The journal is abstracted and indexed in major bibliographic databases including Social Sciences Citation Index, Scopus, EconLit, ProQuest, and bibliographies curated by libraries at Harvard University and Princeton University. Its metadata are harvested by services run by Clarivate Analytics and incorporated into citation platforms like Google Scholar, RePEc, and indexing initiatives associated with WorldCat and CrossRef.
Scholars have cited the journal in debates on wage inequality informed by work related to Thomas Piketty, labor market analyses connected to David Card and Alan Krueger, and program evaluations referenced in policy reports from United States Department of Labor, United Nations Development Programme, and Organisation for Economic Co-operation and Development. The journal's articles have contributed to Nobel-recognized literatures associated with laureates such as Angus Deaton and Joseph Stiglitz through empirical measures of welfare and inequality. Reviews in outlets including The Economist, academic blogs hosted by Institute for Fiscal Studies, and citations in policy hearings before bodies like the U.S. Congress attest to its influence.

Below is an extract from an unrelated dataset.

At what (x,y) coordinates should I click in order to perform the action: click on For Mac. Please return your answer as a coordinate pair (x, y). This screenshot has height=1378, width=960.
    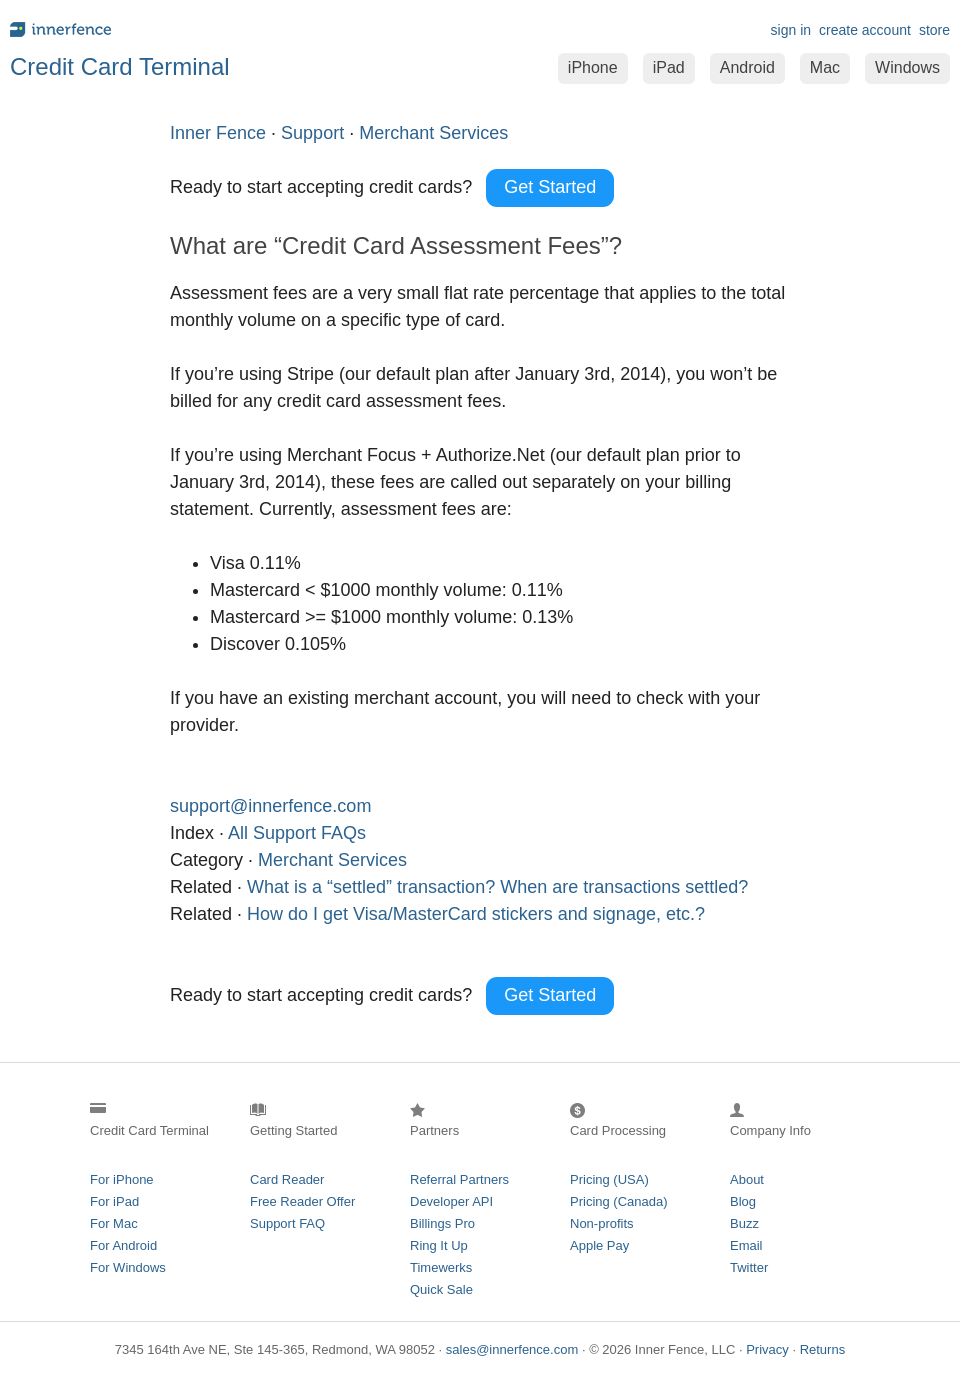
    Looking at the image, I should click on (114, 1223).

Notable contributions include empirical studies on minimum wages and employment effects building on debates involving Card and Krueger, analyses of returns to schooling in the tradition of Becker and Mincer, evaluations of job training programs tied to Job Corps research, and randomized evaluations influenced by Banerjee and Duflo. The journal published influential work on migration and remittances referenced in literature by Gordon Hanson and David Card, research on intergenerational mobility linked to studies from Raj Chetty's group, and methodological papers expanding causal inference connected to researchers at National Bureau of Economic Research and labs at MIT and Harvard.
The editorial board has historically comprised economists, demographers, and policy analysts affiliated with universities such as Princeton University, University of Chicago, Columbia University, London School of Economics, and research organizations including IZA Institute of Labor Economics and National Bureau of Economic Research. The peer review process follows double-blind procedures common to journals like American Economic Review and Journal of Political Economy, with editorial decisions guided by referees drawn from networks spanning Stanford University, Yale University, University of California, Berkeley, and international collaborators at University of Toronto and Australian National University.